*AVAILABLE DATA*
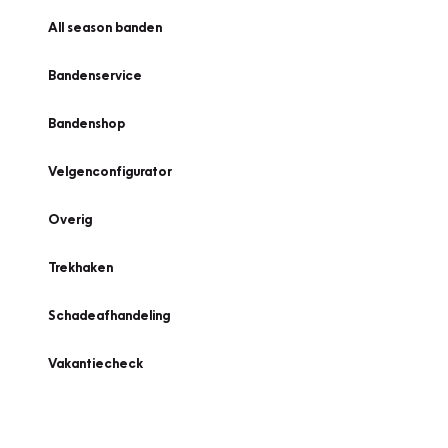
All season banden
Bandenservice
Bandenshop
Velgenconfigurator
Overig
Trekhaken
Schadeafhandeling
Vakantiecheck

*EXERCISE BRIEF*
Would you please write out the entries in full, exactly as they read, but without pictures?

*REPLY*
All season banden
Bandenservice
Bandenshop
Velgenconfigurator
Overig
Trekhaken
Schadeafhandeling
Vakantiecheck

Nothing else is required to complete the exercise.